A importância dos festivais de música clássica
A pesquisa de Oliva confirmou que os festivais são capazes de determinar identidades culturais com base no conteúdo que oferecem. A participação em massa, os eventos mainstream têm motivos financeiros e buscam fazer com que os consumidores se identifiquem com a marca. Isto reúne um grande número de pessoas, o que tem um impacto cultural e sentido no setor da música ao vivo.
"A mania dos festivais está a aumentar mas, ao mesmo tempo, os locais de concertos estão a desaparecer, as pessoas consomem música com base em playlists e muitos produtores definem os seus objectivos com base no que os festivais pedem. No mundo da música mainstream, é tudo muito calculado", explicou Oliva.
"Os festivais de música clássica são diferentes; estão subjacentes a uma série de intenções porque têm a missão de enriquecer culturalmente o seu público. Não focam apenas no ganho financeiro, em grande parte pelo facto de receberem mais financiamento", explicou. .
O futuro do estudo
Este estudo conclui o projeto de pesquisa de Oliva, que reúne três perspectivas:a da sociologia, que visa compreender o comportamento social em festivais de música; o da psicologia, que compreende a análise das emoções da música; e, por último, o dos estudos de eventos, para apurar as intenções dos organizadores e avaliar o impacto dos festivais de música.

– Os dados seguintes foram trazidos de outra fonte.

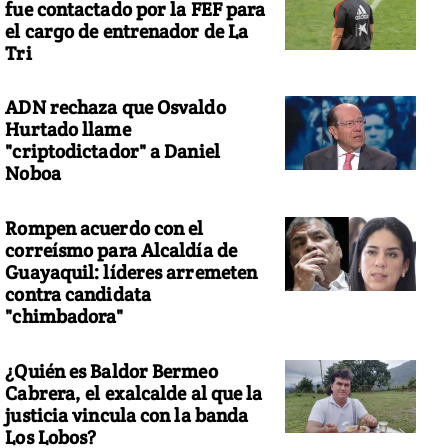
fue contactado por la FEF para
el cargo de entrenador de La
Tri
ADN rechaza que Osvaldo
Hurtado llame
"criptodictador" a Daniel
Noboa
Rompen acuerdo con el
correísmo para Alcaldía de
Guayaquil: líderes arremeten
contra candidata
"chimbadora"
¿Quién es Baldor Bermeo
Cabrera, el exalcalde al que la
justicia vincula con la banda
Los Lobos?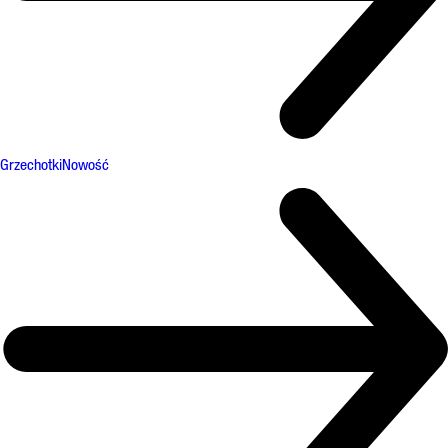
Grzechotki
Nowość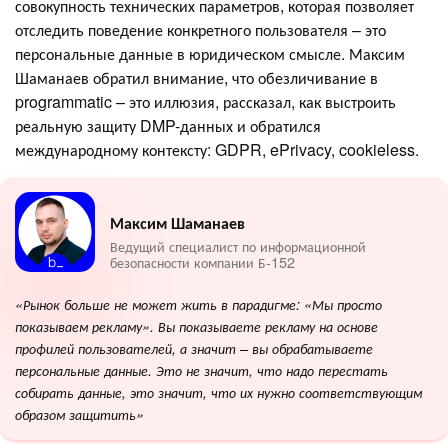
совокупность технических параметров, которая позволяет
отследить поведение конкретного пользователя – это
персональные данные в юридическом смысле. Максим
Шаманаев обратил внимание, что обезличивание в
programmatic – это иллюзия, рассказал, как выстроить
реальную защиту DMP-данных и обратился
международному контексту: GDPR, ePrivacy, cookieless.
Максим Шаманаев
Ведущий специалист по информационной
безопасности компании Б-152
«Рынок больше не может жить в парадигме: «Мы просто
показываем рекламу». Вы показываете рекламу на основе
профилей пользователей, а значит – вы обрабатываете
персональные данные. Это не значит, что надо перестать
собирать данные, это значит, что их нужно соответствующим
образом защитить»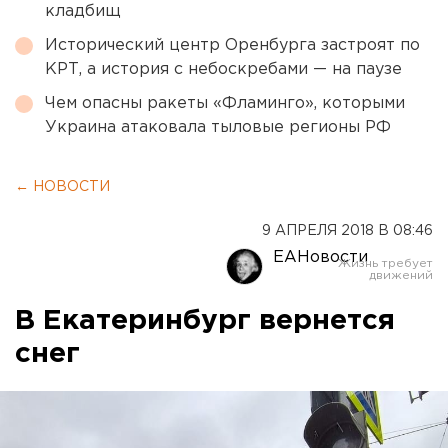
кладбищ
Исторический центр Оренбурга застроят по
КРТ, а история с небоскребами — на паузе
Чем опасны ракеты «Фламинго», которыми
Украина атаковала тыловые регионы РФ
← НОВОСТИ
9 АПРЕЛЯ 2018 В 08:46
ЕАНовости
В Екатеринбург вернется
снег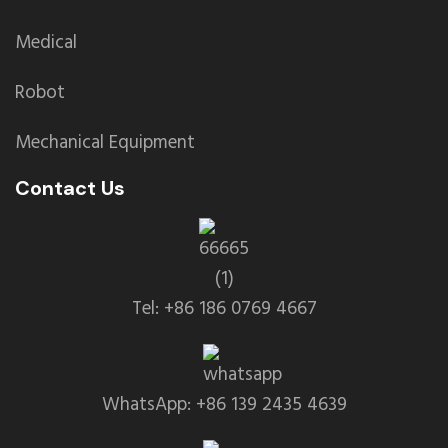
Medical
Robot
Mechanical Equipment
Contact Us
Tel: +86 186 0769 4667
WhatsApp: +86 139 2435 4639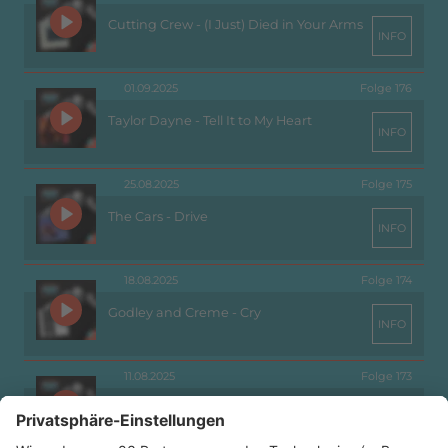
Cutting Crew - (I Just) Died in Your Arms
INFO
01.09.2025
Folge 176
Taylor Dayne - Tell It to My Heart
INFO
25.08.2025
Folge 175
The Cars - Drive
INFO
18.08.2025
Folge 174
Godley and Creme - Cry
INFO
11.08.2025
Folge 173
Rheingold - Dreiklangsdimensionen
INFO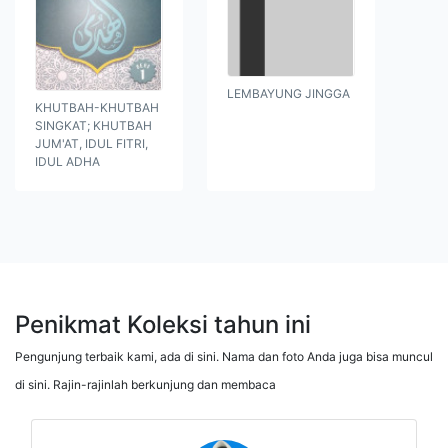
LEMBAYUNG JINGGA
KHUTBAH-KHUTBAH
SINGKAT; KHUTBAH
JUM'AT, IDUL FITRI,
IDUL ADHA
Penikmat Koleksi tahun ini
Pengunjung terbaik kami, ada di sini. Nama dan foto Anda juga bisa muncul
di sini. Rajin-rajinlah berkunjung dan membaca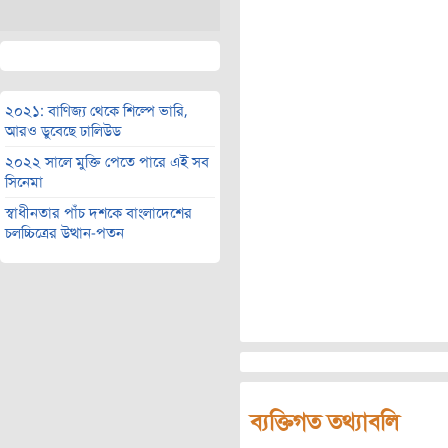
২০২১: বাণিজ্য থেকে শিল্পে ভারি,
আরও ডুবেছে ঢালিউড
২০২২ সালে মুক্তি পেতে পারে এই সব
সিনেমা
স্বাধীনতার পাঁচ দশকে বাংলাদেশের
চলচ্চিত্রের উত্থান-পতন
ব্যক্তিগত তথ্যাবলি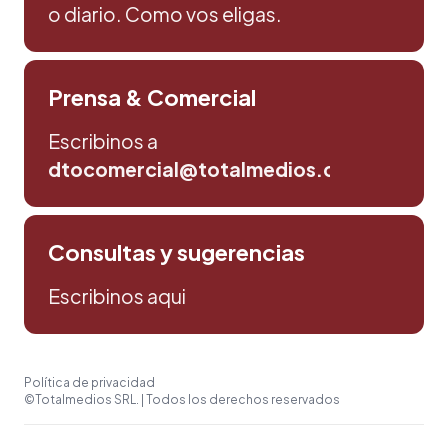
o diario. Como vos eligas.
Prensa & Comercial
Escribinos a
dtocomercial@totalmedios.com
Consultas y sugerencias
Escribinos aqui
Política de privacidad
©Totalmedios SRL. | Todos los derechos reservados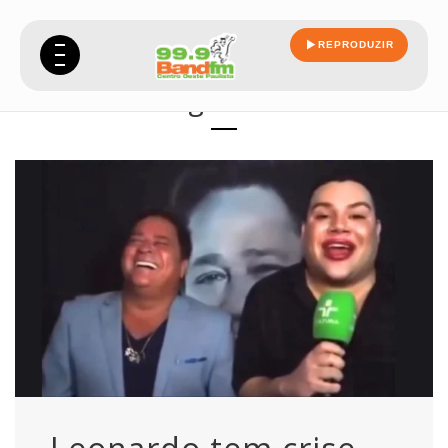
REPRODUZIR
gloss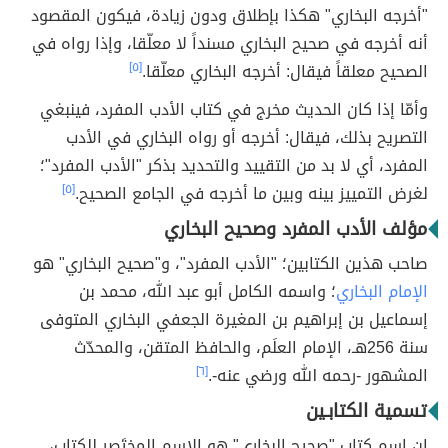
"أخرجه البخاري" هكذا بإطلاق ودون زيادة، فيكون المقصود
أنه أخرجه في صحيح البخاري مسنداً لا معلّقا، وإذا رواه في
الصحيح معلقاً فيقال: أخرجه البخاري معلّقا.
[٥]
وأمّا إذا كان الحديث مخرج في كتاب الأدب المفرد، فينبغي
التصريح بذلك، فيقال: أخرجه أو رواه البخاري في الأدب
المفرد، أي لا بد من التقييد والتحديد بذكر "الأدب المفرد"؛
لغرض التمييز بينه وبين ما أخرجه في الجامع الصحيح.
[٥]
مؤلف الأدب المفرد وصحيح البخاري
صاحب هذين الكتابين؛ "الأدب المفرد"، و"صحيح البخاري" هو
الإمام البخاري
؛ واسمه الكامل أبو عبد الله، محمد بن
إسماعيل بن إبراهيم بن المغيرة الجعفي البخاري المتوفى
سنة 256هـ، الإمام العلَم، والحافظ المتقن، والمحدّث
المشهور -رحمه الله ورضي عنه-.
[٦]
تسمية الكتابـين
إن اسم كتاب "صحيح البخاري" هو الاسم المختَصر للكتاب،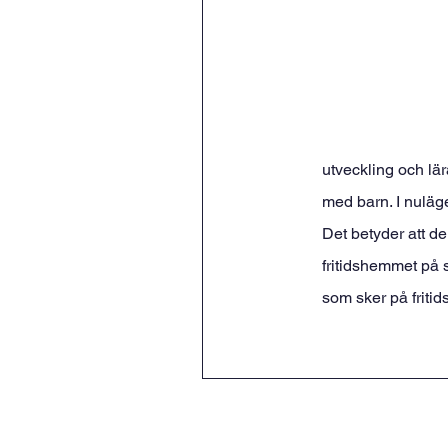
utveckling och lä
med barn. I nulä
Det betyder att d
fritidshemmet på 
som sker på friti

A pesquisa da UOC fornece uma ferramenta que pode ser usada para medir o impacto emocional dos festivais. Um recurso que, segundo o investigador, pode ser de grande utilidade a longo prazo, tornando-o particularmente apelativo para as administrações públicas.
“As empresas de festivais têm uma visão de curto prazo, com objetivos mais focados no retorno financeiro do próximo evento. O interesse deveria, de qualquer forma, vir das administrações públicas, para poder entender o que estamos deixando para a sociedade com esse boom de festivais, " concluiu o pesquisador da UOC.
Emoções mais intensas significam um impacto maior
Para chegar a estas conclusões, o investigador centrou-se no festival de música clássica San Sebastián Quincena Musical. Após cada concerto, realizava inquéritos para aferir que emoções tinham sido despertadas pela música, quão intensas eram e como isso afetava a identidade cultural dos festivaleiros.
“A minha principal conclusão é que as emoções positivas e a identidade cultural têm uma correlação positiva. Quanto mais intensa for a emoção proveniente da música, maior será o crescimento do sentido de identidade cultural”, explicou o investigador da UOC.
A segunda parte do processo metodológico consistiu em entrevistar tanto os festivaleiros como os organizadores para compreender o que sentiram durante os concertos e como isso os afetou em termos de cultura e identidade.
“No caso do Quincena Musical, após os concertos, muitos públicos vão beber um copo com os artistas ou outras pessoas que conheceram no festival. caso, ocorreu repetidamente ao longo de 80 anos.
“Além disso, desfrutar do festival afeta a relação do público com a cultura. Por exemplo, aumenta a compreensão e o amor pela música. São impactos positivos e altamente significativos”, acrescentou Oliva.